You see it everywhere. Even with people who have been told “That’s it. You will never walk again, or you have just a few months left to live.” You make your own reality.
Picasso said that “Art is the lie that reveals the truth”. The purpose of the theatre and its performers are of creating an uplifting spiritual illusion, which helps bond the human being with the divine.
In fact, Theatre was created by the Greeks after they felt cut off from the spirituality of the gods. They needed a ritual by which to re-establish the divine connection. A place in which people could congregate to collectively experience the regeneration of their connection to the gods. The theatre offered people a place to rekindle and recapture their spiritual identity.
We live in a world obsessed with “watch me”
And life is your theatre.
Find the magic in yourself.
At times it feels that we are floundering and at times we take giant steps.
The present becomes the past before it has a chance to become the future.
Some people indulge in imitating others, in search of themselves.
Some do anything to be loved.
Life is to be lived, loved, and laughed at.
Give yourself the freedom and spontaneity to try, without concern for the future.
Try everything, and in trying we will find the answers.
I sometimes wonder if I should be doing one or the other.
Should I be dedicating my time to writing these articles and working as a part-time mentor which I so much enjoy? Or should I concentrate on my own startup? I preach that we should follow our purpose, what we love, and the route with the least spiritual resistance, and yet I also preach that we should persevere. I do, I carry on with my startup against all odds, against all statistics. I work it because it is still part of my journey, my passion, life, blood, and love. I persevere allowing myself some rest time and I feel guilty at times as I am not giving it my full attention. It is My dilemma. It is my fear.
Most of what I have written so far is what I took from Shirley MacLaine’s book “Dance while you can”.
Shirley called herself a fellow student of life and that is how I feel. She believed that we are the product of our parent’s nightmares and dreams. We are influenced by their fears. She explains how her parents would talk about saving for the worst scenario. I so much identify with that. My parents lived through the war in Iran. While my father was a giver and he made sure that we lived a comfortable life, he also worried. My mother would tell me how much he worried and I must have learnt to worry and in defiance of his worry, I would try to show him that I wasn’t going to be influenced by that. Yet somewhere along the line I also would worry. I also wonder how much of this worry I instilled in my step son and I try my very best to avoid that with my daughter.

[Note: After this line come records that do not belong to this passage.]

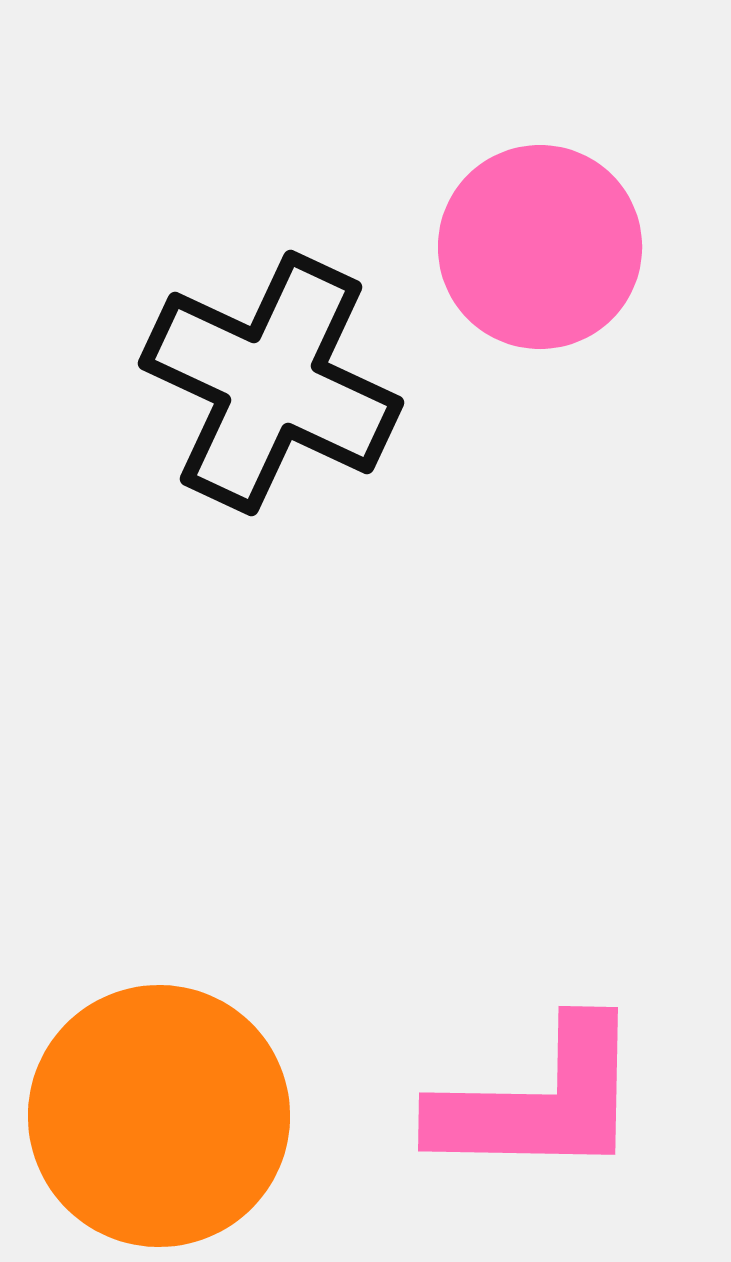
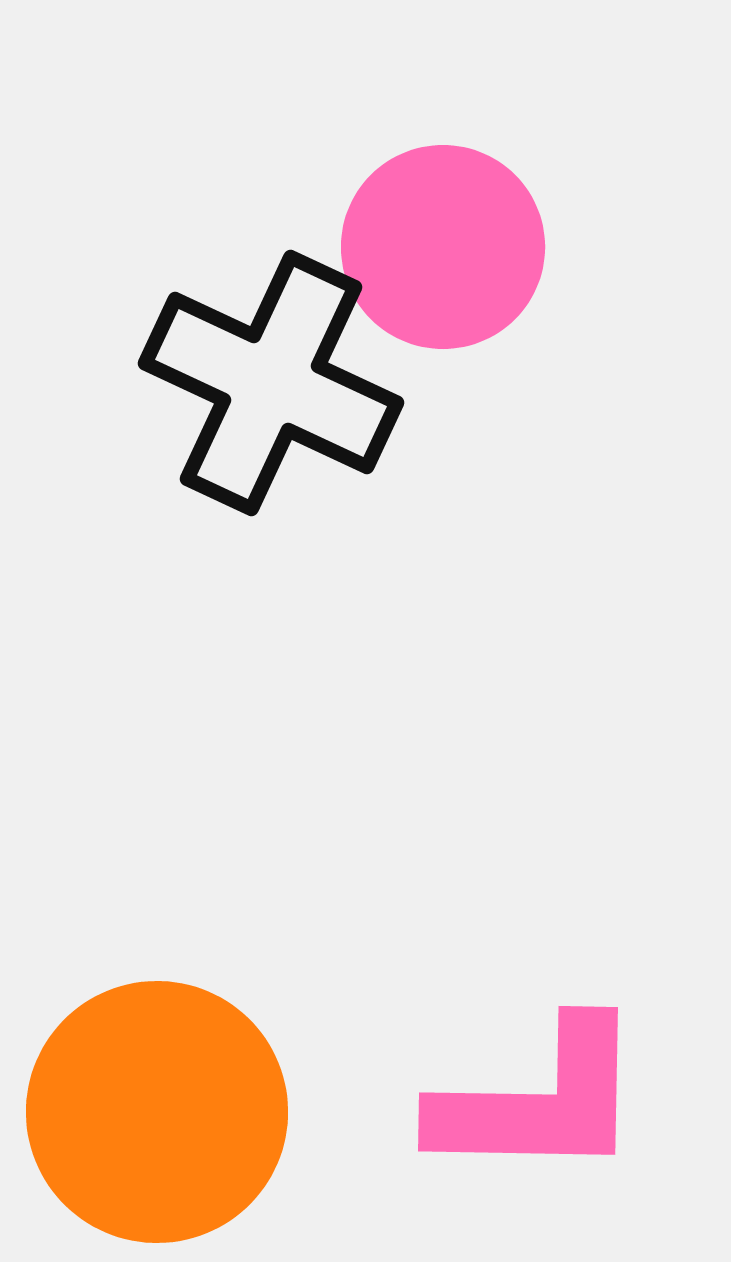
pink circle: moved 97 px left
orange circle: moved 2 px left, 4 px up
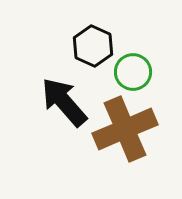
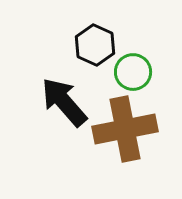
black hexagon: moved 2 px right, 1 px up
brown cross: rotated 12 degrees clockwise
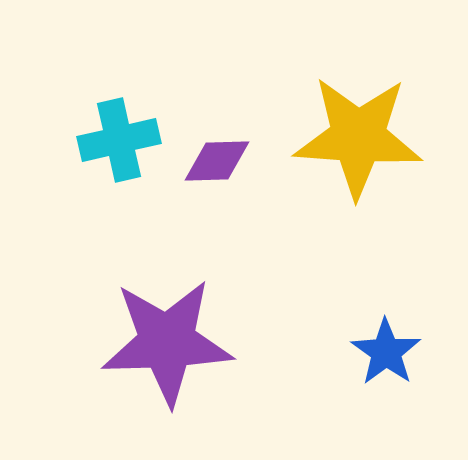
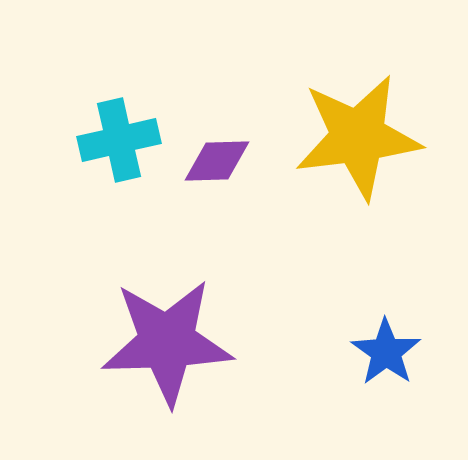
yellow star: rotated 11 degrees counterclockwise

Like Shirley, I would wake up one morning focused on a small issue in my life, focus on it, and magnify it until it blows out of proportion and I would need to find a solution.
That solution I found in another book “You Are Love” by Tomas Nesnidal. Everything seems to just come together. I had lunch with Tomas a few days ago. We talked about some of our struggles, and he talked about he once let go and surrendered, and it all started working. I have known this. Every time I let go, every time I surrender and just accept, every time I let go of the future and enjoy the day, everything unfolds.
I hang on to the past and save for the future, sacrificing today in the process.
I doubt myself, I doubt my inner wisdom, I doubt my potential.
Only if I could fully let go and just love.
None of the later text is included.